From a deployment perspective, the final MTL_TX configuration contains approximately trainable parameters and performs radiation estimation through a single forward pass without iterative decoding. In our implementation, a single forward pass requires approximately 10.596 ms. Given the hourly sampling interval, the inference cost is orders of magnitude smaller than the data acquisition interval, making it negligible in practice. As a result, MTL_TX readily satisfies near-real-time requirements while offering reliable, scalable, and low-overhead deployment for radiation monitoring systems.
MTL_TX has a substantial number of parameters, and this significantly contributes to its superior performance. However, we observed that increasing the number of encoder and decoder layers only yielded a slight improvement in performance while dramatically increasing the number of parameters and the training time.
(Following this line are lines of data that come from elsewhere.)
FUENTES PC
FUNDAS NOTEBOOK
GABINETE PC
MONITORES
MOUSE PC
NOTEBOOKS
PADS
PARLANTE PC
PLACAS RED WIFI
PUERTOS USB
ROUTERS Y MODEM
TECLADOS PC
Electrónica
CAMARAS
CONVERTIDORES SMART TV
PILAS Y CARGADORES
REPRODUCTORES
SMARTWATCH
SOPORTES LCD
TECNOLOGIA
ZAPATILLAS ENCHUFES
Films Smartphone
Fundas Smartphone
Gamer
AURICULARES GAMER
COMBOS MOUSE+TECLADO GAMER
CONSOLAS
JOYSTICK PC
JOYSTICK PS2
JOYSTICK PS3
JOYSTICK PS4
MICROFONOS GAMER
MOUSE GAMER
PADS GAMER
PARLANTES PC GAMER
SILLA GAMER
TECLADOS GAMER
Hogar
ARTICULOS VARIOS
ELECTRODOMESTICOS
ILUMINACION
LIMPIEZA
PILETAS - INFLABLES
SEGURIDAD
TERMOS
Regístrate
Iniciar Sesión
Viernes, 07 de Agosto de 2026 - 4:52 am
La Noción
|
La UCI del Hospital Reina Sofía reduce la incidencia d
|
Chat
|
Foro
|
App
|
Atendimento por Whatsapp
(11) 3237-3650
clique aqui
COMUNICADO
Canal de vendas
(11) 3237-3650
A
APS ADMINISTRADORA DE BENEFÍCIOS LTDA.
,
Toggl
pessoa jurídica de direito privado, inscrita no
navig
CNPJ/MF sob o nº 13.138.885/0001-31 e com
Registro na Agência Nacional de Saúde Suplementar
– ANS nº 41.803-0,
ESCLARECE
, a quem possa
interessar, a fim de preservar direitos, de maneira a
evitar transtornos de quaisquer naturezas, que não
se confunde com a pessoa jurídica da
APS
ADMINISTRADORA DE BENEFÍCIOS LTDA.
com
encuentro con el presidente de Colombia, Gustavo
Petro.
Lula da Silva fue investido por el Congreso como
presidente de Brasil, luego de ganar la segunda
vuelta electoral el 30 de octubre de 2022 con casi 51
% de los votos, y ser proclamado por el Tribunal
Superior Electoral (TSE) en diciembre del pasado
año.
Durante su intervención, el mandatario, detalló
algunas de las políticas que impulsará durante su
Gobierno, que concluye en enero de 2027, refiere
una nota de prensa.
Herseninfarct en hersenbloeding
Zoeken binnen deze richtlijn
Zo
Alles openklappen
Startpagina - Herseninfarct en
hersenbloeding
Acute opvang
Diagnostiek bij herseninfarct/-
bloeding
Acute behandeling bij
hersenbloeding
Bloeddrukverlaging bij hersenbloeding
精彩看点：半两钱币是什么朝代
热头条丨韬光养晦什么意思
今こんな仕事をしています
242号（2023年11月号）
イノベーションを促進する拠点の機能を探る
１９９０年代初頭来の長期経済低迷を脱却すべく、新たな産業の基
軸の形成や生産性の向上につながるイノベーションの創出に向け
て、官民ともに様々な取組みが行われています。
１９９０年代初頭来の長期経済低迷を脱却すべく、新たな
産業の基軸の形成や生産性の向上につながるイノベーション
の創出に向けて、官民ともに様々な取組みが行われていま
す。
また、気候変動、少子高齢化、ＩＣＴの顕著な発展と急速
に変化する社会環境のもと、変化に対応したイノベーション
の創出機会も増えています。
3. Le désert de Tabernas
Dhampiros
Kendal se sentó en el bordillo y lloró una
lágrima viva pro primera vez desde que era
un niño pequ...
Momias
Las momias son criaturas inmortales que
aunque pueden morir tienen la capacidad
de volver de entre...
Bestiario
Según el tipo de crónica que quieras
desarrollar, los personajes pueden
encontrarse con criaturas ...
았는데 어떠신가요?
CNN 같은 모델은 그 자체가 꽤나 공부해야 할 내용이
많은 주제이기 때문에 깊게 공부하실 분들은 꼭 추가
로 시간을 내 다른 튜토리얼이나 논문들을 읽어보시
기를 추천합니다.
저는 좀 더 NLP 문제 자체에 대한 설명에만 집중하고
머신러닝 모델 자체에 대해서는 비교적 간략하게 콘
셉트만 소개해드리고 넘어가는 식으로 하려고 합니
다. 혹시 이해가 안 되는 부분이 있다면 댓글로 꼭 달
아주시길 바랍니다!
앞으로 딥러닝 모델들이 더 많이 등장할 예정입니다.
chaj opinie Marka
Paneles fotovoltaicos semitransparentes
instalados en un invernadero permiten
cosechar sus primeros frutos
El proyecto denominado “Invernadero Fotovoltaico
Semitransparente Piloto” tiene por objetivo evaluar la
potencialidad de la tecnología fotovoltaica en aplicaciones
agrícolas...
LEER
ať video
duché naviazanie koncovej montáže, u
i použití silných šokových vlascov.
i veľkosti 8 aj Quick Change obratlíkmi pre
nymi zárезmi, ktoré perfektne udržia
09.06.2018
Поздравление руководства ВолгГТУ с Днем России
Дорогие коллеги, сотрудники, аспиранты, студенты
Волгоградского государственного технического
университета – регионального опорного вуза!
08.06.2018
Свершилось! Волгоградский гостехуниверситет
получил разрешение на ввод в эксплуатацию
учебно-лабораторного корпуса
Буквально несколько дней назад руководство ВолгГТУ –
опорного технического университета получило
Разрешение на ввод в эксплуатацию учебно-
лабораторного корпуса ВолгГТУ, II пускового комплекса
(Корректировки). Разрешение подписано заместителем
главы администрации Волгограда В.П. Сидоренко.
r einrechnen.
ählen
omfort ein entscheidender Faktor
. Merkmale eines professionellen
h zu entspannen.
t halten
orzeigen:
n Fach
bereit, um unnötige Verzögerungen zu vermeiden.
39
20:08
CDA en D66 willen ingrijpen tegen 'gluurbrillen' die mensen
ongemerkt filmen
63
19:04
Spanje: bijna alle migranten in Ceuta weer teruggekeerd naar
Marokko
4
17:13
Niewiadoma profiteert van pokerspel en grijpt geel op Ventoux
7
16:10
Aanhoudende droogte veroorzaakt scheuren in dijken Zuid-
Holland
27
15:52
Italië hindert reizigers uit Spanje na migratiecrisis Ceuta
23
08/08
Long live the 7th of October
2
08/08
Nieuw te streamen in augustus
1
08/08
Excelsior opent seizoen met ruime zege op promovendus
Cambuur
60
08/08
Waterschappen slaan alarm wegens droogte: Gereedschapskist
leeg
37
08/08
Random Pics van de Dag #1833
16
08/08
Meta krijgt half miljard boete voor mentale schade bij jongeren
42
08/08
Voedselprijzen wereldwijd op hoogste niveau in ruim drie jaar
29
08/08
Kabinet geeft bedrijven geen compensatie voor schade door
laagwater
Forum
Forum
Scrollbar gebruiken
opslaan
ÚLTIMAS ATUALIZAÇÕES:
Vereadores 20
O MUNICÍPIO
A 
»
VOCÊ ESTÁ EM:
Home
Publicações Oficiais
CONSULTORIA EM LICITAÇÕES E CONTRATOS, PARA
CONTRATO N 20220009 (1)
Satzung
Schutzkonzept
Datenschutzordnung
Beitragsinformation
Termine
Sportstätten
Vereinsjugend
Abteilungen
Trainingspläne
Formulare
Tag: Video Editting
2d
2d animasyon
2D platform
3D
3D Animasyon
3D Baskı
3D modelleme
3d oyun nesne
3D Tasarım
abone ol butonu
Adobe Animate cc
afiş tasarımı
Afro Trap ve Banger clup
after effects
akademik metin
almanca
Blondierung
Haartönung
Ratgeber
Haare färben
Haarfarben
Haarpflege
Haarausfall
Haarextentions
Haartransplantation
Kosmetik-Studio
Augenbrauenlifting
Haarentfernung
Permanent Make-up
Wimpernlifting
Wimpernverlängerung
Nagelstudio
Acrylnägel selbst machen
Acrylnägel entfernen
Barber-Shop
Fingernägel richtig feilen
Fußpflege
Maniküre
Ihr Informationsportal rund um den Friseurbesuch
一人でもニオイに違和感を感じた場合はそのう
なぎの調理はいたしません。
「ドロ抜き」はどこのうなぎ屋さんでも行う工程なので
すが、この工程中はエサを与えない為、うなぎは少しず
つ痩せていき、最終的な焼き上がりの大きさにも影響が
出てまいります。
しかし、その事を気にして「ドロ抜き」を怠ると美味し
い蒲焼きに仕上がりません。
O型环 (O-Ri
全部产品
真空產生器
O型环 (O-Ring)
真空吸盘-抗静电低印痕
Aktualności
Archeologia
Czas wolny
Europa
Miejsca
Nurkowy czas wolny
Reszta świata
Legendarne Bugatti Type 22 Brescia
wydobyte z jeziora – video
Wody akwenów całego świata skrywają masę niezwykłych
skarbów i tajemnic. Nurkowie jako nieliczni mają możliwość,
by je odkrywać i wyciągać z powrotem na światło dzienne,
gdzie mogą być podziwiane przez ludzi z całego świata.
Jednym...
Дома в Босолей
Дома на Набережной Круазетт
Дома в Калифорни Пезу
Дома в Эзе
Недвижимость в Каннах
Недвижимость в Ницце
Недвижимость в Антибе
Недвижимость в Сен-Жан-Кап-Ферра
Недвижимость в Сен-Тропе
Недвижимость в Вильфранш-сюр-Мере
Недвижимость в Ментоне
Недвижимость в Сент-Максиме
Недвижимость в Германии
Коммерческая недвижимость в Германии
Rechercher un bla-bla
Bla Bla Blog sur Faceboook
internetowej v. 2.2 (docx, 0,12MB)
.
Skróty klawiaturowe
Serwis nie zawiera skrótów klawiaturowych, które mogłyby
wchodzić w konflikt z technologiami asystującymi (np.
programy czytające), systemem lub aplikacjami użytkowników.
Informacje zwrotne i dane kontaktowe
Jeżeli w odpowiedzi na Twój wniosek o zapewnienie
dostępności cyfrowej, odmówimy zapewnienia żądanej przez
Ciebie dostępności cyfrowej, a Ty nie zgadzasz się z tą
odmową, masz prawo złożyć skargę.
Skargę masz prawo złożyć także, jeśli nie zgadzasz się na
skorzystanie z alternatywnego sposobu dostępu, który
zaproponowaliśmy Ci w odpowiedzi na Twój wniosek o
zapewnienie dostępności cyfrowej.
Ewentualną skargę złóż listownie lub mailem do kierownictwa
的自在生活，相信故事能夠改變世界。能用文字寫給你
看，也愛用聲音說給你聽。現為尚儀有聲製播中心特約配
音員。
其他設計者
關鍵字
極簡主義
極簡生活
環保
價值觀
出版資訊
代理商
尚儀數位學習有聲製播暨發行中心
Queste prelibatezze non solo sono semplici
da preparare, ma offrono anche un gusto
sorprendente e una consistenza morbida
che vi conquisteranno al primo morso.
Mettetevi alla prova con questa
To balance model efficiency and performance, MTL_TX in this study comprises two encoder layers and two decoder layers. With advancements in hardware technology and increasing computational power of graphics processing units (GPUs), training time is expected to decrease significantly in the future [
42]. Future work may involve adjusting the model architecture to fully exploit the potential of evolving hardware capabilities.
We conducted extensive experiments on both model architecture and input design to investigate the impact of structural choices and information sources on radiation estimation performance. Specifically, we explored encoder-only configurations, encoder–decoder variants with restricted information flow, and multiple decoder input conditioning strategies. Across all evaluations, the full encoder-decoder architecture consistently achieved the best performance. The results indicate that effective radiation estimation requires both explicit cross-sensor state representation in the encoder and conditioned temporal generation in the decoder. Cross-sensor radiation information plays a critical role in capturing shared operational states and inter-sensor dependencies, which cannot be reliably inferred from beam-related variables alone. These findings highlight the importance of jointly modeling beam conditions and cross-sensor radiation histories within a unified framework for robust multi-sensor radiation estimation.
This study has several limitations. First, the performance of MTL_TX depends on the quality and availability of archived multi-sensor data from JLab. The historical data is sparse, noisy, and peak-containing. We utilized simple methods to eliminate these peaks as anomalies; more advanced techniques will be explored for preprocessing. Second, this study used hourly-sampled data for model training and testing. However, JLab also collects data with finer temporal resolution, such as 10 min or 1 min intervals, which capture more detailed radiation fluctuations. Future work will explore multiple temporal resolutions to evaluate the adaptability of MTL_TX to finer-grained time scales. Third, the proposed model was validated using sensor data from JLab’s accelerator facility only. We will apply it to datasets from other DOE accelerator facilities to further evaluate its generalization capability.